Copy nothing but the text: repeat each entry exactly and drop the images.

Data to process START

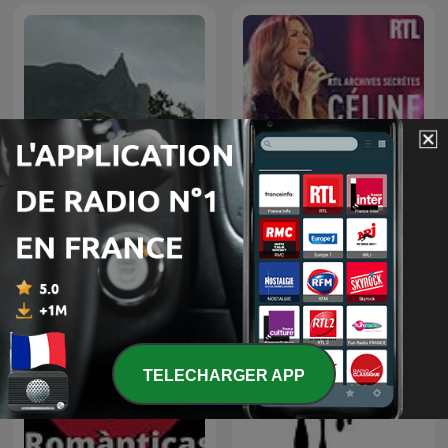
Ludiques 2025 |
Apprendre à Chanter
Compte
RTL archives secrètes,
Musique relaxation
Céline Dion
TELECHARGER APP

Data to process END

§ Output below
Ludiques 2025 |
Apprendre à Chanter
Compte
RTL archives secrètes,
Musique relaxation
Céline Dion
TELECHARGER APP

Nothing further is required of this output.